SORUN OLMADAN PSİKOLOJİK DESTEK ALINIR MI?
Psikolojik destek, kriz anlarında ve zorlu süreçlerden geçerken alınan bir yardım olduğu kadar önleyicilik özelliği de olan bir süreç olarak fayda sağlayabilmektedir.
Toplumda psikolojik destek almak için başvurmak genel olarak önemli bir sorun yaşandığında akla gelmektedir. Depresyon, anksiyete, panik atak ya da büyük bir kayıp sonrası psikolojik destek almaya gitmek çok daha yaygındır. Ama günümüzde psikoloji, ruh sağlığını sadece sorun çözmeyi merkeze alarak değil, koruma ve geliştirmeyi, iyi oluşu artırmaya yönelik olarak da çalışmaktadır. Burada önemli bir ayrıntı açığa çıkmaktadır ve yaygın düşüncenin aksine psikolojik destek almak için mutlaka kriz yaşamak gerekmediği görülmektedir. Fiziksel sağlıktan yola çıkacak olursak, kişiler sadece hastalandığı zaman değil, sağlıklı kalabilmek ve iyi hissettiği hali devam ettirebilmek için de önlemler alır: Spor yapmak, düzenli ve dengeli beslenmek, belirli aralıklarda doktor kontrolüne gitmek birkaç örnek olarak sayılabilir.
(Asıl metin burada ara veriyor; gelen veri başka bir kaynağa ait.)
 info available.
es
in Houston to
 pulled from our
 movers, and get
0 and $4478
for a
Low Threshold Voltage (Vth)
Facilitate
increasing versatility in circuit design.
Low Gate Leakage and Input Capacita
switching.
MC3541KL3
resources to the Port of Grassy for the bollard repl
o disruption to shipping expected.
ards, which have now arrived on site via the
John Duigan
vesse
Aynı bakış açısıyla ruh sağlığına da yaklaşabiliriz. Psikolojik destek, sadece önemli sorunlar açığa çıktığında değil, kişinin yaşam konforunu yükseltmek, sahip olduğu potansiyeli
geliştirmek, güçlü yanlarını keşfetmek ve onların üzerine düşünmek için de başvurulabilecek bir süreçtir.
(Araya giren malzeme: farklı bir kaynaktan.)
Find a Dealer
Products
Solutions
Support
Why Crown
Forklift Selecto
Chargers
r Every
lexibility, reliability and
Araştırmalara göre, danışmalara düzenli olarak devam eden kişiler stresle daha iyi başa
çıkmakta, kişilerarası ilişkilerde daha sağlıklı iletişim kurmakta ve öz farkındalıklarının
yükseldiği görülmektedir. Bu farkındalığın sayesinde kişi, kendi duygularını tanımayı,
sınırlarını belirlemeyi ve ihtiyaçlarını dile getirmeyi öğrenebilir. Bu sayede ileride
karşılaşabileceği zorlu yaşam olaylarını daha hafif şekilde atlatabilir veya bazılarını tamamen önler.
Psikolojik destek aynı zamanda kişisel ve toplumsal ilerleme için de kıymetli bir araçtır. Daha iyi bir anne-baba olmak, iş hayatındaki verimini artırmak, dikkat becerilerini güçlendirebilmek ya da özgüven üzerine çalışmak isteyen bireyler için danışman kıymetli bir yol arkadaşıdır. Örneğin, iş hayatında sürekli olarak bir şeyleri ertelemekten şikayet eden biri, seanslarda bu davranışın sebebini keşfederek daha üretken ve iradeli bir hale gelebilir. Ya da ilişkilerinde sık sık iletişim sorunları yaşayan bir kişi, sağlıklı sınırlar koyma becerisi kazanarak çatışmaların azalmasını sağlayabilir.
Sonuç olarak, psikolojik destek almak için büyük bir sorun oluşması ya da kendimizi çaresiz hissetmemizi beklemek gerekmez. Ruh sağlığını korumak, daha iyi hale getirmek ve ileriye taşımak da en az sorunları çözmek kadar değerlidir. Bazen en önemli karar, problemler daha da büyümeden önce destek alma kararı verebilmektir. Psikolojik destek, sadece yaraları sarmak yolunda çaba göstermek değil aynı zamanda daha güçlü ve iradeli bir yaşam inşa etmek çabasıdır.